== What needs to be done ==
Hunt for the word "cotton" across the entries below, copying each line that holds it.

BEGIN Exercise materials

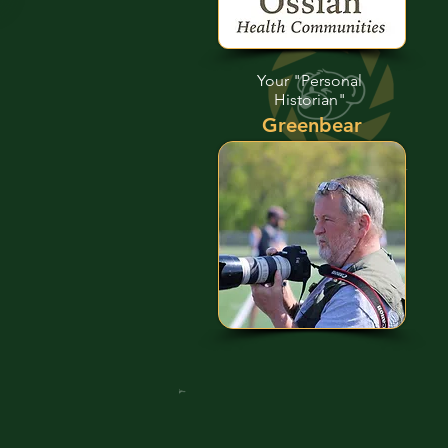
Your "Personal
Historian"
Greenbear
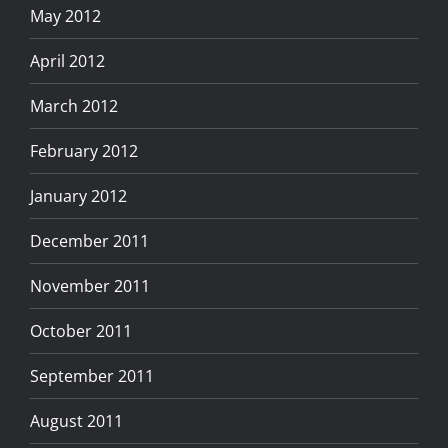
May 2012
April 2012
March 2012
February 2012
January 2012
December 2011
November 2011
October 2011
September 2011
August 2011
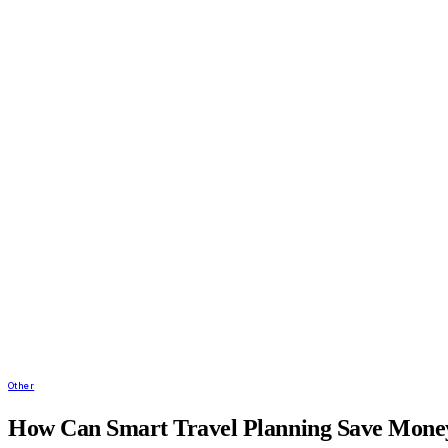
Other
How Can Smart Travel Planning Save Money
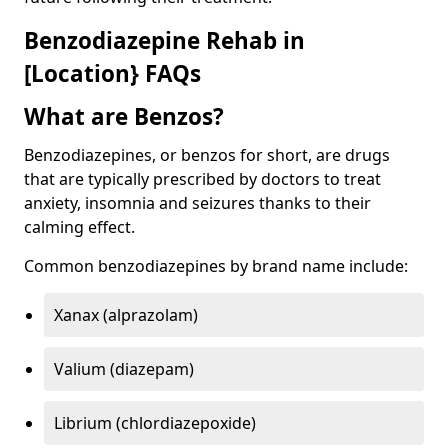
Benzodiazepine Rehab in
[Location} FAQs
What are Benzos?
Benzodiazepines, or benzos for short, are drugs
that are typically prescribed by doctors to treat
anxiety, insomnia and seizures thanks to their
calming effect.
Common benzodiazepines by brand name include:
Xanax (alprazolam)
Valium (diazepam)
Librium (chlordiazepoxide)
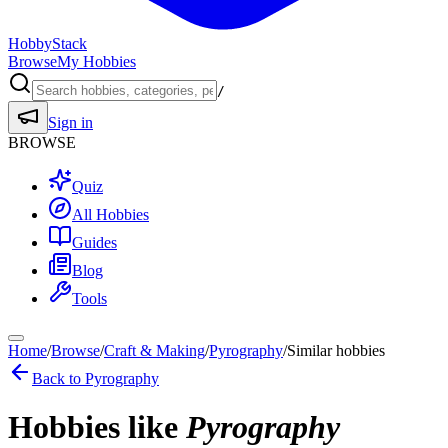
HobbyStack
Browse
My Hobbies
/
Sign in
BROWSE
Quiz
All Hobbies
Guides
Blog
Tools
Home
/
Browse
/
Craft & Making
/
Pyrography
/
Similar hobbies
Back to
Pyrography
Hobbies like
Pyrography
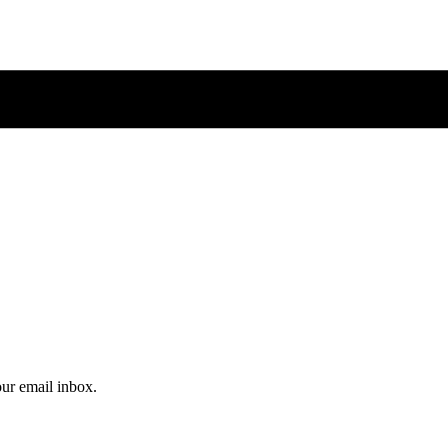
our email inbox.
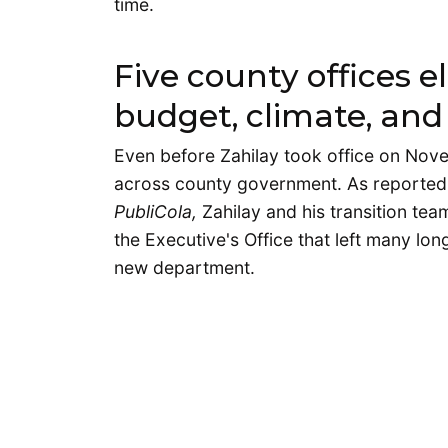
time.
Five county offices e
budget, climate, and 
Even before Zahilay took office on No
across county government. As reported 
PubliCola,
Zahilay and his transition te
the Executive's Office that left many lo
new department.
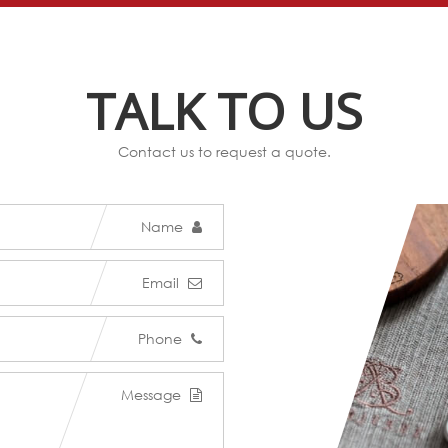
TALK TO US
Contact us to request a quote.
Name
Email
Phone
Message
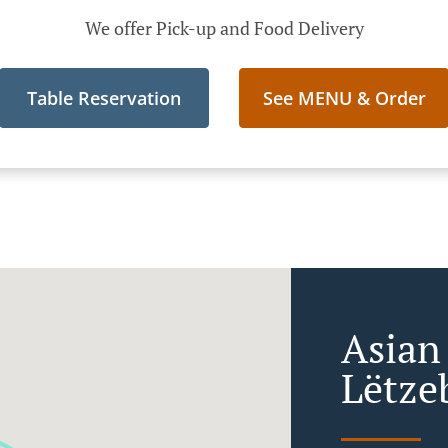
We offer Pick-up and Food Delivery
Table Reservation
See MENU & Order
Asian
Lëtze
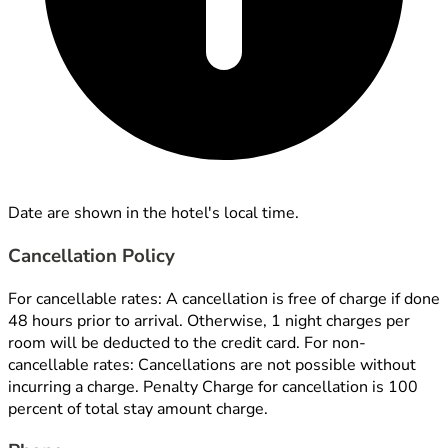
Date are shown in the hotel's local time.
Cancellation Policy
For cancellable rates: A cancellation is free of charge if done
48 hours prior to arrival. Otherwise, 1 night charges per
room will be deducted to the credit card. For non-
cancellable rates: Cancellations are not possible without
incurring a charge. Penalty Charge for cancellation is 100
percent of total stay amount charge.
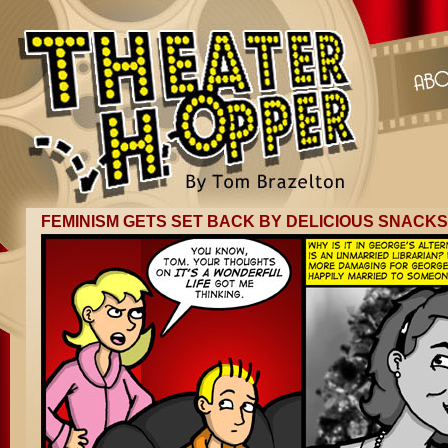
FEMINISM GETS SET BACK BY DELICIOUS SNACKS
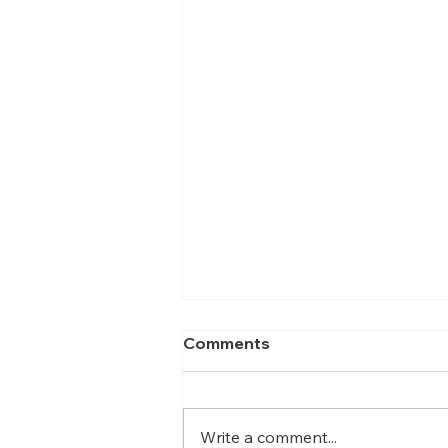
Comments
Write a comment...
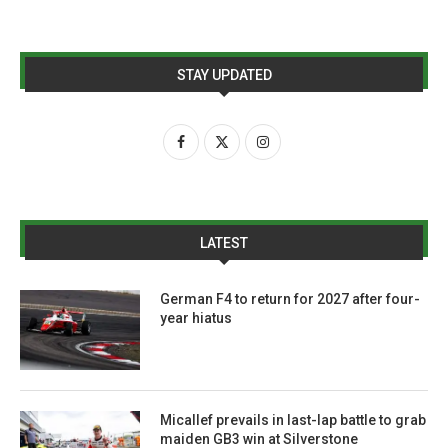
STAY UPDATED
LATEST
German F4 to return for 2027 after four-
year hiatus
Micallef prevails in last-lap battle to grab
maiden GB3 win at Silverstone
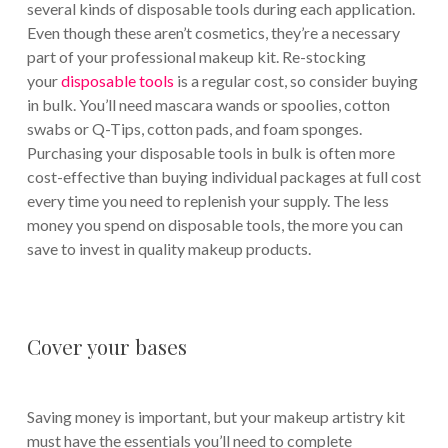
several kinds of disposable tools during each application.
Even though these aren’t cosmetics, they’re a necessary
part of your professional makeup kit. Re-stocking
your
disposable tools
is a regular cost, so consider buying
in bulk. You’ll need mascara wands or spoolies, cotton
swabs or Q-Tips, cotton pads, and foam sponges.
Purchasing your disposable tools in bulk is often more
cost-effective than buying individual packages at full cost
every time you need to replenish your supply. The less
money you spend on disposable tools, the more you can
save to invest in quality makeup products.
Cover your bases
Saving money is important, but your makeup artistry kit
must have the essentials you’ll need to complete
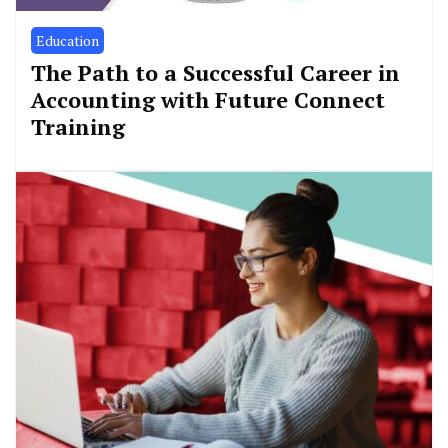
Education
The Path to a Successful Career in
Accounting with Future Connect
Training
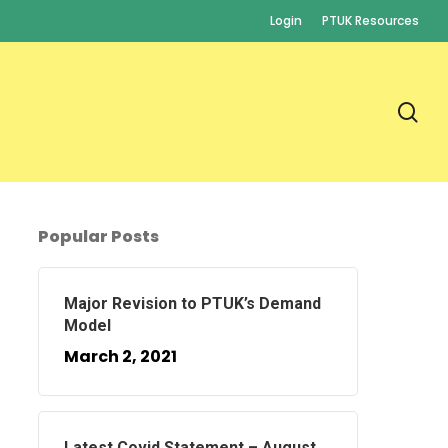
Login
PTUK Resources
se
Popular Posts
Major Revision to PTUK’s Demand
Model
March 2, 2021
Latest Covid Statement – August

END Exercise materials

== Worked solution ==
in bulk. You’ll need mascara wands or spoolies, cotton
swabs or Q-Tips, cotton pads, and foam sponges.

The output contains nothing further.